You must have resided in the dwelling to be able to get the main residence exemption, whether a full exemption or a partial exemption. A mere intention to occupy a dwelling as your main residence, but without actually doing so, is insufficient to obtain the exemption.
In your case, you and your former spouse acquired Dwelling A with the intention of returning to Australia. Your child moved into the dwelling and you stayed there when visiting Australia. Upon your return to Australia, you required accommodation and moved into Dwelling A. You lived there for around one month before moving into a rented unit.
Based on the facts of your situation, it is viewed that you used Dwelling A as a transitional place to stay for the period from when you returned to Australia until you found a more permanent residence, being the rented unit. Therefore, the main residence exemption will not apply as it is not viewed that Dwelling A was your main residence for the period you lived there.

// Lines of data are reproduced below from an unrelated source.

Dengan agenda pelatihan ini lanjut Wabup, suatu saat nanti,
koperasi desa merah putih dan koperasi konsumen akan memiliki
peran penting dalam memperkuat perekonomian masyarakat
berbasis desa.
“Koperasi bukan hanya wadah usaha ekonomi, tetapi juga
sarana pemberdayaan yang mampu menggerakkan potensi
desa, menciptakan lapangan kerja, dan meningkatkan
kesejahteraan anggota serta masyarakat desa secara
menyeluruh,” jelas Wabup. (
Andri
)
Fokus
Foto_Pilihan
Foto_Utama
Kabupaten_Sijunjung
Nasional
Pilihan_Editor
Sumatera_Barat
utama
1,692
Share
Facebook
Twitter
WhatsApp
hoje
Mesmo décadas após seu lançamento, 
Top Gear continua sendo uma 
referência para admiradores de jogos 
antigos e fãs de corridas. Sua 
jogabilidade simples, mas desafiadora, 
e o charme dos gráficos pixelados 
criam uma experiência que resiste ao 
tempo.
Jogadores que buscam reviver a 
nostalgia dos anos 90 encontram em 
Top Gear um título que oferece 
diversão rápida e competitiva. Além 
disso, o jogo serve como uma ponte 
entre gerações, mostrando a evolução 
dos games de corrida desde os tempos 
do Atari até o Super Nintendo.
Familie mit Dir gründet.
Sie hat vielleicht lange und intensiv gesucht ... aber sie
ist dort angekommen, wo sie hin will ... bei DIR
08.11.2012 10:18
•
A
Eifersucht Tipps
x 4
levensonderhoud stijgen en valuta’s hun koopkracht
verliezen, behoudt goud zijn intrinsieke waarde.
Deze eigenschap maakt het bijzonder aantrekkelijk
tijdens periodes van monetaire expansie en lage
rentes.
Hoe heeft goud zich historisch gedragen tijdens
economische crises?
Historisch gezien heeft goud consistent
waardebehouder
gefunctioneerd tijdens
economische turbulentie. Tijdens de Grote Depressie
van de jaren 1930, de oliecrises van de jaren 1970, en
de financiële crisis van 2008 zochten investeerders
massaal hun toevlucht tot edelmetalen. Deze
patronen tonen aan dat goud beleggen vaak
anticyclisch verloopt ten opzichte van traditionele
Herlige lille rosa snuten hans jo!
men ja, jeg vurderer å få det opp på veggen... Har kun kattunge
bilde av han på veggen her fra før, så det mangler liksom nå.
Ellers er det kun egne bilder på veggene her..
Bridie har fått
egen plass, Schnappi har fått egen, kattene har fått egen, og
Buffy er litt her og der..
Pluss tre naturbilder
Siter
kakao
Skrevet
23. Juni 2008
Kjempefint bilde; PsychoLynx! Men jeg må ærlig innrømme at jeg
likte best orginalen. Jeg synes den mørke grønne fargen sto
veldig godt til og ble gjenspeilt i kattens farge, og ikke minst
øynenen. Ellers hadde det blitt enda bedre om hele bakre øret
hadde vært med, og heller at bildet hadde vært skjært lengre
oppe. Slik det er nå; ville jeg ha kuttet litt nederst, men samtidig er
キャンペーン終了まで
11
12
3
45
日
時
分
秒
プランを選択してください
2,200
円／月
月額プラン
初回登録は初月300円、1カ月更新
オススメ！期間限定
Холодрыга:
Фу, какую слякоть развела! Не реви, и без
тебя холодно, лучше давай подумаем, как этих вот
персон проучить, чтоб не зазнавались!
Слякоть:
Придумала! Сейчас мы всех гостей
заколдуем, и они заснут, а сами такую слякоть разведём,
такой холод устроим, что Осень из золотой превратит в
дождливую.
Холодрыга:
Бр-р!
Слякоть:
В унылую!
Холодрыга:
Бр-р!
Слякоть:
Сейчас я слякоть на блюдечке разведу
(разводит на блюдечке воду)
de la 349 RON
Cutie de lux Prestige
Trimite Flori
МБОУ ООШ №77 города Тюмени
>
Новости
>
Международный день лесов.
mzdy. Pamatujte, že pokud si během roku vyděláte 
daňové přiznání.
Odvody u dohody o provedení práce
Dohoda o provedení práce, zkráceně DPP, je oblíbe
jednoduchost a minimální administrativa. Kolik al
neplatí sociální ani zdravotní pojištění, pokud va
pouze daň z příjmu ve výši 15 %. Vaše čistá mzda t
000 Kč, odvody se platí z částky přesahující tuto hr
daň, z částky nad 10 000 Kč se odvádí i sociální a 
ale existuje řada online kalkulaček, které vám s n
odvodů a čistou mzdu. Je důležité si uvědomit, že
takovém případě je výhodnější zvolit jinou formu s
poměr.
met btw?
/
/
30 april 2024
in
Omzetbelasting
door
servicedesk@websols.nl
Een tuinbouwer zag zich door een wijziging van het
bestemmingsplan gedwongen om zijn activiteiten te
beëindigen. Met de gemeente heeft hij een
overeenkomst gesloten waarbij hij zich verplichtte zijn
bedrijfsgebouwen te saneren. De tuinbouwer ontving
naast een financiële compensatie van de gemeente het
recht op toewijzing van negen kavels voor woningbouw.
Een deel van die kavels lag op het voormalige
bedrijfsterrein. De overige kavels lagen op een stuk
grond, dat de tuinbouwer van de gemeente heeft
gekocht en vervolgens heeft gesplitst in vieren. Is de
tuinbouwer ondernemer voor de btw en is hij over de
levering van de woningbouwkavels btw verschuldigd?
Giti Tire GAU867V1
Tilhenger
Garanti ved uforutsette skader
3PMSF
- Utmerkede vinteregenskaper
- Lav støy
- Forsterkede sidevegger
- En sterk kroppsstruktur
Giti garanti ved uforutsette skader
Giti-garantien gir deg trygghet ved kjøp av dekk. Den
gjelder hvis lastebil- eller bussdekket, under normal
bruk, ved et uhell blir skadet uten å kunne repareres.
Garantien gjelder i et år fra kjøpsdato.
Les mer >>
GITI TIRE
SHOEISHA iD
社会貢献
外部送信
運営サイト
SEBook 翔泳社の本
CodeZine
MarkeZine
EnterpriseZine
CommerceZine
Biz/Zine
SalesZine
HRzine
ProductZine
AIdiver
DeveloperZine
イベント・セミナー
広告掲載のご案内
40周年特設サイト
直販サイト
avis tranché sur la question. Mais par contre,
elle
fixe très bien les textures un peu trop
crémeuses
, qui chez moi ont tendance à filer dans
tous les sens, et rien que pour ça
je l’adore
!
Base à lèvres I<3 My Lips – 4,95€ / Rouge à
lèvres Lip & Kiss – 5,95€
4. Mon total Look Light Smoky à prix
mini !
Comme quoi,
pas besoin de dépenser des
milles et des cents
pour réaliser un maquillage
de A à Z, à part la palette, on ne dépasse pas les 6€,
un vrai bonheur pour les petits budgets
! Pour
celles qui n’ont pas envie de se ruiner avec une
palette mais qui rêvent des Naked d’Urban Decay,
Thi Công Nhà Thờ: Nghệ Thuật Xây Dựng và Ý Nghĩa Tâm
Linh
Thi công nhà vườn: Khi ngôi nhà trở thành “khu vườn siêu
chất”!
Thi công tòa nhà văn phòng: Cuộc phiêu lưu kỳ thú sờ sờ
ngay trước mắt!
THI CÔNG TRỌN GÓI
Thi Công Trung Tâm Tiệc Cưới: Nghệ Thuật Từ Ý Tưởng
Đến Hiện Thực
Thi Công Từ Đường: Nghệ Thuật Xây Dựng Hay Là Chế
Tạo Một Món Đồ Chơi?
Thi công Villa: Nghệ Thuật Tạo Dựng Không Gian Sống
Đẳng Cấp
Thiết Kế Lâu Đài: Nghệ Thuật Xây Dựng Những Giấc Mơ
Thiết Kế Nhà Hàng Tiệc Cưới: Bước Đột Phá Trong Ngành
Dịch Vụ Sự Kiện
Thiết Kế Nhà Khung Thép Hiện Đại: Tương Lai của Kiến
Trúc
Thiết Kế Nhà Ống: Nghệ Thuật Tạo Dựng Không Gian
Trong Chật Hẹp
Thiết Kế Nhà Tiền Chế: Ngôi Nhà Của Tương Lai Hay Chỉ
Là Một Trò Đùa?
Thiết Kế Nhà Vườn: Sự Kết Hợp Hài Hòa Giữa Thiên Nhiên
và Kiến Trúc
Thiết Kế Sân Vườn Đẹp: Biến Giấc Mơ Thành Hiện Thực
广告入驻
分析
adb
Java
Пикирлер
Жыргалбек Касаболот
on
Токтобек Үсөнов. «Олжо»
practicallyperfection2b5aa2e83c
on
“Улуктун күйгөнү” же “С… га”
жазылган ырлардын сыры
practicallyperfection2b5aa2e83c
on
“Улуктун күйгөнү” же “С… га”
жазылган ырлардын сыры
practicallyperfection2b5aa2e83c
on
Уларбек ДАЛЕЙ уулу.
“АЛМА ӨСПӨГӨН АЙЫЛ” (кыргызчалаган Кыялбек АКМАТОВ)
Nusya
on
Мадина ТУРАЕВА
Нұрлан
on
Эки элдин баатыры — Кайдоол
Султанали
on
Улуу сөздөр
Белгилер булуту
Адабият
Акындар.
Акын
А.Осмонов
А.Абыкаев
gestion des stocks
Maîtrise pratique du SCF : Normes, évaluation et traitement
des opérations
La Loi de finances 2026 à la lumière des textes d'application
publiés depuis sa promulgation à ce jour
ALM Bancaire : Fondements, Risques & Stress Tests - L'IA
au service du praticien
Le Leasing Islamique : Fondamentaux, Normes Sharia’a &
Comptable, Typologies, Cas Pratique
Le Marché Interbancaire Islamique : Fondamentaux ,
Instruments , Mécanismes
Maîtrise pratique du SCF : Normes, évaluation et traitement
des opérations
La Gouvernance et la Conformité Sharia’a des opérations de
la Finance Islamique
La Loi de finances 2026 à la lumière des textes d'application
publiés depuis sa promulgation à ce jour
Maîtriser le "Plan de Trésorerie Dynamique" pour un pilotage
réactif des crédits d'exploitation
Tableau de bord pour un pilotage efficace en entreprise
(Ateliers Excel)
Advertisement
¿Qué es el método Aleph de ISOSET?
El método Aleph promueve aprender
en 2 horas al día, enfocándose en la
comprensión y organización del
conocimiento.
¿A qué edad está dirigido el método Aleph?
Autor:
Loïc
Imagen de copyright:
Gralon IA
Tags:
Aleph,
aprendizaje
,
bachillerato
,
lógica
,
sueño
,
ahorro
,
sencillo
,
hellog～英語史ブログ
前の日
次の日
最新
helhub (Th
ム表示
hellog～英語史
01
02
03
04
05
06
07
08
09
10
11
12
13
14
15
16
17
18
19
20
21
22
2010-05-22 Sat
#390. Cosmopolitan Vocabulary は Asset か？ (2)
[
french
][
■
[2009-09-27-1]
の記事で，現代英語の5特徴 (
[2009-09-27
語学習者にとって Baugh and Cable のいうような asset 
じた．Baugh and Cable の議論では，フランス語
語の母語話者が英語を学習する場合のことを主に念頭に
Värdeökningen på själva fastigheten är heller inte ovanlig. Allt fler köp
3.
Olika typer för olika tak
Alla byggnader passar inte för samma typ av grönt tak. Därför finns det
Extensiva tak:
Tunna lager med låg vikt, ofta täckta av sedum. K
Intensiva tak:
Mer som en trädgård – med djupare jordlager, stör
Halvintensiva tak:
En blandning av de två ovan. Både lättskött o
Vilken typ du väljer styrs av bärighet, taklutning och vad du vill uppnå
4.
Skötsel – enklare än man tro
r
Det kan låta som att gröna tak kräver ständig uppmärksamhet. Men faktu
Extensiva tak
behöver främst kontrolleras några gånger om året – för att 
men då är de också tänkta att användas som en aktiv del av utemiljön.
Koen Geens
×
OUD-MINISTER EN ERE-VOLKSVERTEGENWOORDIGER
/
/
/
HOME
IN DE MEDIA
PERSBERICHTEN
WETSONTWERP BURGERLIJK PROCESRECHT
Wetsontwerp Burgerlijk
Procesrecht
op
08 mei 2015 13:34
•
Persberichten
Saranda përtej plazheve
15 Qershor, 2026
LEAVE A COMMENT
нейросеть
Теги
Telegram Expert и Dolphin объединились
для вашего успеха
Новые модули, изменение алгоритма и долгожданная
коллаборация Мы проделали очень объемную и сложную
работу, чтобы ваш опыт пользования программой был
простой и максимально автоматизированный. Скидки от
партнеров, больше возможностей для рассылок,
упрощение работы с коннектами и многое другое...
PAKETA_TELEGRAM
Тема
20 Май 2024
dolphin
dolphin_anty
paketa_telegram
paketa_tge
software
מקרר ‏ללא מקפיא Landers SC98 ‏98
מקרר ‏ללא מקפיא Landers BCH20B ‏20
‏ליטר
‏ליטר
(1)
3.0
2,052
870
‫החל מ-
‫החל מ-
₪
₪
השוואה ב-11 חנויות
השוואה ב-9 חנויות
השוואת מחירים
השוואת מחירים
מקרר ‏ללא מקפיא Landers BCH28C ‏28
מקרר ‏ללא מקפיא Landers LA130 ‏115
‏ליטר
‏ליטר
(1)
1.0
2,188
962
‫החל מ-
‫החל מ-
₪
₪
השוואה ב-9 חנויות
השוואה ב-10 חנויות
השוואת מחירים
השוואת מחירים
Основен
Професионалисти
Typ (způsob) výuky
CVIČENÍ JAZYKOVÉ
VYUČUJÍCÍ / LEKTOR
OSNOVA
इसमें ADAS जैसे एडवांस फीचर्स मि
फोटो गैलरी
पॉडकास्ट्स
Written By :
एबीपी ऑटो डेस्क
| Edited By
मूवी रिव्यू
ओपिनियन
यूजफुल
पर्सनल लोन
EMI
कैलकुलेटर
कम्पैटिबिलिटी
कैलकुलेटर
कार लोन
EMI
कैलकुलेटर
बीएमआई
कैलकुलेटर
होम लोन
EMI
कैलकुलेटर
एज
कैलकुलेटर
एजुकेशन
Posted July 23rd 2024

Section 118-175 of the ITAA 1997 outlines that if you and a dependant child under 18 years old have different dwellings for a period, you must choose one of the dwellings as the main residence for both of you for the period.
As your dependant child was over 18 years old when they moved into the Dwelling A, you cannot choose Dwelling A as your main residence under this provision.
As outlined above, CGT event A1 occurs when you dispose of your ownership interest in a CGT asset. When considering the disposal of your interest in a dwelling, the most important element in the application of the CGT provisions is ownership. It must be determined who is the legal owner/s of the dwelling. Unless there is evidence to the contrary, a dwelling is considered to be owned by person/s registered on the title.
Dwelling A was disposed after your child moved out, with the title still in joint names. CGT event A1 occurred when the dwelling was disposed of. While you received payments from your former spouse in relation to your equity in Dwelling A, as outlined above, your ownership interest in Dwelling A was neither transferred nor disposed of and your name remained on the title of the dwelling.
Therefore, as none of the exceptions to the general rule apply, you, as joint owner are responsible for any capital gains liability on the portion of the dwelling that you owned at the time the dwelling was disposed of. You must include any capital gain made on the disposal of your share in Dwelling A in your 2010-11 income tax return.